Saturday, 16 April 2011
Countries of Ultimate Testing
In her biography of Morris Fiona MacCarthy uses a most evocative phrase to conjure up our hero’s 1873 trip to Iceland with Charles Faulkner: ‘Sometimes they met whole barricades of boulders and great mounds of shaly flagstones. It was the country of ultimate testing, a deathscape drawn by Dürer’ (p.333).
Such landscapes of testing then occur regularly in Morris’s later literary works. One thinks of Golden Walter’s strenuous ascent across the mountainous waste in The Wood beyond the World, or of Hallblithe’s near-fatal wanderings amongst the mountains in The Story of the Glittering Plain, or of the armies of Face-of-god and the Burgdalers making their arduous way up to the great waterfall and then across the volcanic ‘rock-maze’ in The Roots of the Mountains, or, above all, of Ralph and Ursula threading their way painfully across ‘this huge manless waste lying under the bare heavens and threatened by the storehouse of the fires of the earth’ in The Well at the World’s End. It’s all a far cry from William Guest rowing cheerily through the verdant upper Thames Valley in News from Nowhere.

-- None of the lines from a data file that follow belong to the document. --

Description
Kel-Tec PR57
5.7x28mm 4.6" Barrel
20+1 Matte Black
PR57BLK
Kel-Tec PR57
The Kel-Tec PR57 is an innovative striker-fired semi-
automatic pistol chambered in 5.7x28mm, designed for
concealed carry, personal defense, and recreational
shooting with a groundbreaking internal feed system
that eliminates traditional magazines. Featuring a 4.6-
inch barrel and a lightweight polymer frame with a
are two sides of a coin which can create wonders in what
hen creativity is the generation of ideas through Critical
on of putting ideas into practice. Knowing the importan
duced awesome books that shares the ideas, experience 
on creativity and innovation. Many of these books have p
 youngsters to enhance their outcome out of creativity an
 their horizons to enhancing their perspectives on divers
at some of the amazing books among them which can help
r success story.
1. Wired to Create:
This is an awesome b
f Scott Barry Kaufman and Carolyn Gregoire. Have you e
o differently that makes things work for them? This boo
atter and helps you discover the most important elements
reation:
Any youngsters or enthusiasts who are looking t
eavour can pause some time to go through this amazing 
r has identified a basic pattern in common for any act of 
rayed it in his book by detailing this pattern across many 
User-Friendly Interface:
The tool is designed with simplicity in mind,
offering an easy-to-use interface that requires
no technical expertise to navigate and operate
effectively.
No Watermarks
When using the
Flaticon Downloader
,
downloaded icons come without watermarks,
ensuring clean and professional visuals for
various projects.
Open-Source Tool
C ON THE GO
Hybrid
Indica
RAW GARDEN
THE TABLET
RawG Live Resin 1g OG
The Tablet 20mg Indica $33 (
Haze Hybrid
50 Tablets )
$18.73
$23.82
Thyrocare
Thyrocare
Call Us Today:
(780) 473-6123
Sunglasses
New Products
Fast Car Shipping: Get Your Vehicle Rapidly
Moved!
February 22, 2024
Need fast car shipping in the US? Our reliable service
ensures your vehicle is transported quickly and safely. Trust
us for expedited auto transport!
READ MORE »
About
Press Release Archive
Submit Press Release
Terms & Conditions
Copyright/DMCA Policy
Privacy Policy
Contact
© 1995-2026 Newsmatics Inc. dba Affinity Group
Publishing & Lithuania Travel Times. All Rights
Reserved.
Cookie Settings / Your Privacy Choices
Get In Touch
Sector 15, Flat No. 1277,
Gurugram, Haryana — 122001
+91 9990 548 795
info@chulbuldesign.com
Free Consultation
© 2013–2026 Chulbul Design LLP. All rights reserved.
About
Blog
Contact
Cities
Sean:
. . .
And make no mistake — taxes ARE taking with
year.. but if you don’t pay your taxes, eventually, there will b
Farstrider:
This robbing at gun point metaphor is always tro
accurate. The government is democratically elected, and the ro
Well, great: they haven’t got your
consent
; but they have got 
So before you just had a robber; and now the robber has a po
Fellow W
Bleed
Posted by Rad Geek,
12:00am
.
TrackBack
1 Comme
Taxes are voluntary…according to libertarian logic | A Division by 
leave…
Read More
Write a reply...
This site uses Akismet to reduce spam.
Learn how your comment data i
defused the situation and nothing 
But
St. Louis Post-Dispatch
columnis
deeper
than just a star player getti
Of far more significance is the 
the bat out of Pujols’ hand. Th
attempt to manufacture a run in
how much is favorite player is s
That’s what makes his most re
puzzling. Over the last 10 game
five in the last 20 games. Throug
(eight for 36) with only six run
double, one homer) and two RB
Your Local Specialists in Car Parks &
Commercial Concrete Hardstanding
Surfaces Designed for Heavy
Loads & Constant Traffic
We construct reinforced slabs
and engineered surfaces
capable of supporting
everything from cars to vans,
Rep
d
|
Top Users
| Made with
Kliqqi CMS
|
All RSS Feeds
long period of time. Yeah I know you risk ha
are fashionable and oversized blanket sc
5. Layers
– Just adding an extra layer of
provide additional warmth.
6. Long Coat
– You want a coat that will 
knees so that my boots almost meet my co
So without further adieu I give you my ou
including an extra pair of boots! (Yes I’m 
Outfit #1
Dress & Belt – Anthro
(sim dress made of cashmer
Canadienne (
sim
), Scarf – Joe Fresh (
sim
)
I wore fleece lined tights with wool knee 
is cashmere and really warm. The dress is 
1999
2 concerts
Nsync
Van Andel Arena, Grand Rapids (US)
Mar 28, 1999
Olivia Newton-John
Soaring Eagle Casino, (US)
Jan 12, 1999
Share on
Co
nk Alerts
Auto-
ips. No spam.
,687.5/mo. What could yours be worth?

All of which is to suggest that ‘ultimate testing’ just as much as genial fellowship ought to be the goal of the William Morris Society itself, that, in the spirit of its namesake’s own romances, it should be organising SAS-style survival treks in the wilderness, now and again parachuting a party of stout Morrisians into the very inner heart of Iceland in winter and letting them make their own dogged way back to Rekyavik living off the land as best they can and using all their Ray Mears skills in the process. All is not sweetness and light in Morris’s literary works, not by means; and therefore it should not be so in our celebrations of him either.